Helping Hands Are Saving Lives – And Wagging Tails
This month, two new enclosures have opened at Country Retreat Animal Sanctuary near Warkworth. Already, they’re saving lives – perhaps human as well as canine.
Sanctuary founders Helen and Gavin Cook have been rescuing some of society’s most vulnerable members for most of their lives, fostering dogs in their own home before opening the rescue facility with boarding kennels in 2014. However, with the cost of living crisis, even more dogs than usual are in need of a paw up.
“We mainly take pregnant mums, puppies, and dogs with special needs from animal shelters. It’s no fault of the shelter, but they don’t have the facilities to look after them or feed puppies every two hours during the night, and they end up getting destroyed,” Helen says.
“With the cost of living, people aren’t adopting right now. Cosmo arrived at just over a week old, and he’s now nearly eight months. And in one day, we’ve had people wanting to bring in more than 40 dogs.”
Spending $3,500 per month on flea and worm treatments and $1,200 a month on electricity for the 20-odd loads of blankets that need washed each day, the Cooks (who also have four dogs and a few cats of their own) were struggling to raise enough to meet the need.
So Mitre 10 MEGA Warkworth pitched in to help, supporting with funding and the materials for two extensions at the Sanctuary through the Helping Hands programme, along with bedding, accessories, dog food and building volunteers to assist James Johnson from JSPEC Construction on the fence build.
Puppies previously had to be carried two by two across a carpark to the exercise yard, but a new extension enables Helen to exercise as many as 50 dogs all by herself, attached directly to the puppy quarters. Grass provides sensory stimulation for the dogs, so they get used to different surfaces.
The Cooks were especially keen to create an extension for elderly dogs, who find it tough to be adopted to a forever home. With a special place of their own, they can now happily live out their retirement years at the shelter if they need to.
“Having that fencing has already saved two dogs we couldn’t have saved two weeks ago, and that’s before it’s even finished,” Gavin says.
Russ Vernon, Store Manager at Mitre 10 MEGA Warkworth, says it’s not just four-legged community members who are benefiting from the project.

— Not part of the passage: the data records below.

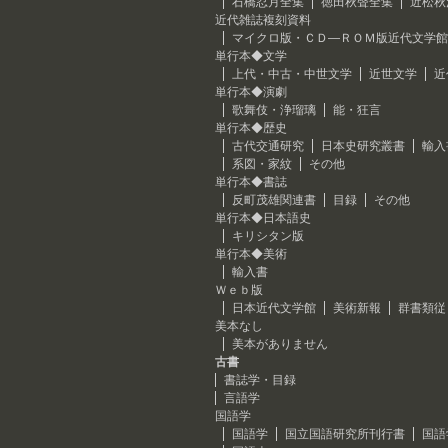
石橋忍月全集
徳田秋聲全集
近松秋
近代雑誌複刻資料
マイクロ版・ＣＤ―ＲＯＭ版近代文学館
単行本◆文学
上代・中古・中世文学
近世文学
近
単行本◆演劇
歌舞伎・浄瑠璃
能・狂言
単行本◆歴史
古代交通研究
日本史研究叢書
輸入
系図・家紋
その他
単行本◆書誌
反町茂雄関連書
目録
その他
単行本◆日本語史
キリシタン版
単行本◆美術
輸入書
Ｗｅｂ版
日本近代文学館
美術新報
群書類従
美本なし
美本がありません
古書
書誌学・目録
言語学
国語学
国語学
国立国語研究所刊行書
国語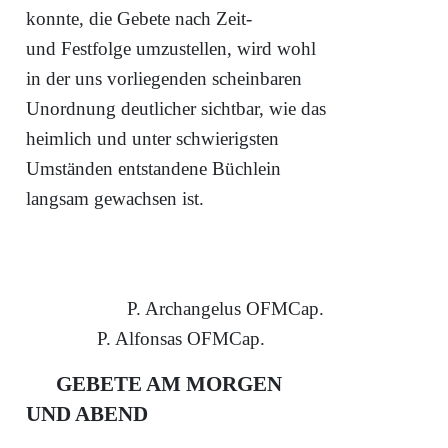
konnte, die Gebete nach Zeit-
und Festfolge umzustellen, wird wohl
in der uns vorliegenden scheinbaren
Unordnung deutlicher sichtbar, wie das
heimlich und unter schwierigsten
Umständen entstandene Büchlein
langsam gewachsen ist.
P. Archangelus OFMCap.
P. Alfonsas OFMCap.
GEBETE AM MORGEN
UND ABEND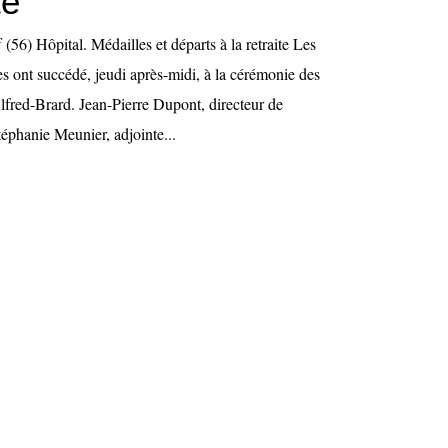
te
56) Hôpital. Médailles et départs à la retraite Les
s ont succédé, jeudi après-midi, à la cérémonie des
lfred-Brard. Jean-Pierre Dupont, directeur de
Stéphanie Meunier, adjointe...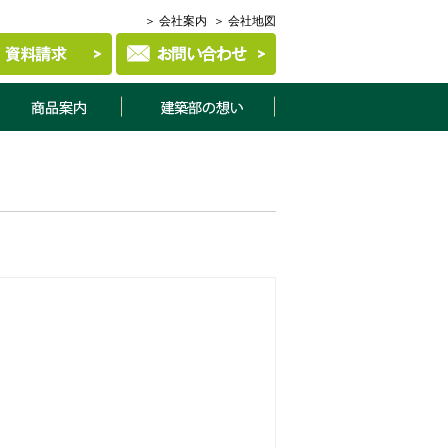
＞ 会社案内
＞ 会社地図
商品案内
建築部について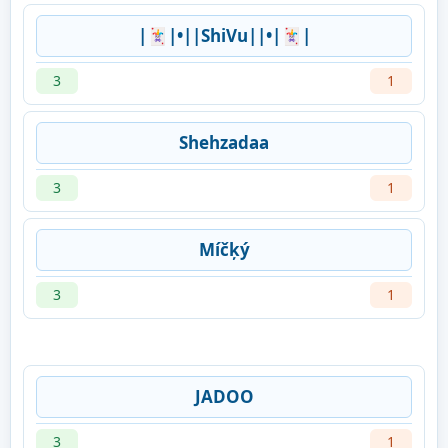
|🃏|•||ShiVu||•|🃏|
3
1
Shehzadaa
3
1
Míčķý
3
1
JADOO
3
1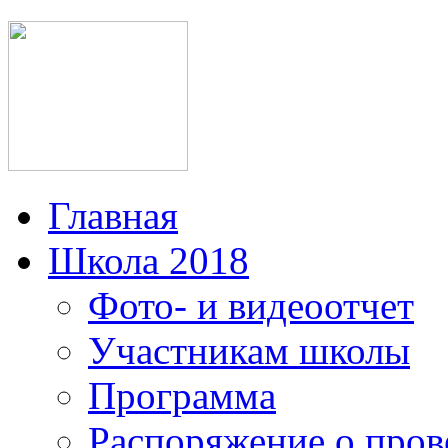
Главная
Школа 2018
Фото- и видеоотчет
Участникам школы
Программа
Распоряжение о пров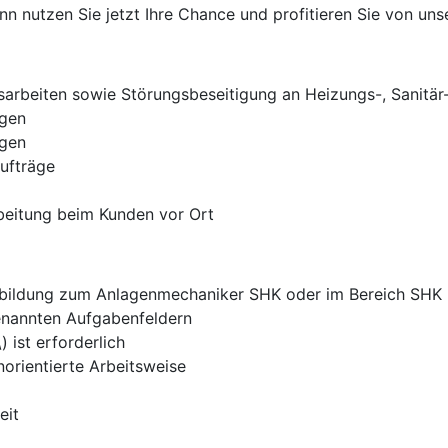
 nutzen Sie jetzt Ihre Chance und profitieren Sie von unse
gsarbeiten sowie Störungsbeseitigung an Heizungs-, Sanitä
agen
ngen
ufträge
beitung beim Kunden vor Ort
sbildung zum Anlagenmechaniker SHK oder im Bereich SHK
enannten Aufgabenfeldern
 ist erforderlich
norientierte Arbeitsweise
eit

“It’s great that the dogs will be able to live out the rest of their lives with love. And what’s nice to see is the reward for volunteers too, including some of our Mitre 10 team members. The simple therapy spent with the dogs and puppies is all some people need to help them through a tough day.”
For Helen, it’s a common theme. People who have suffered life-changing accidents that have knocked their confidence, who have dementia, mental health challenges or PTSD, regularly find their spirits lifted by a visit to the Sanctuary.
“It’s not just about rescuing dogs sometimes – it’s rescuing people,” she says.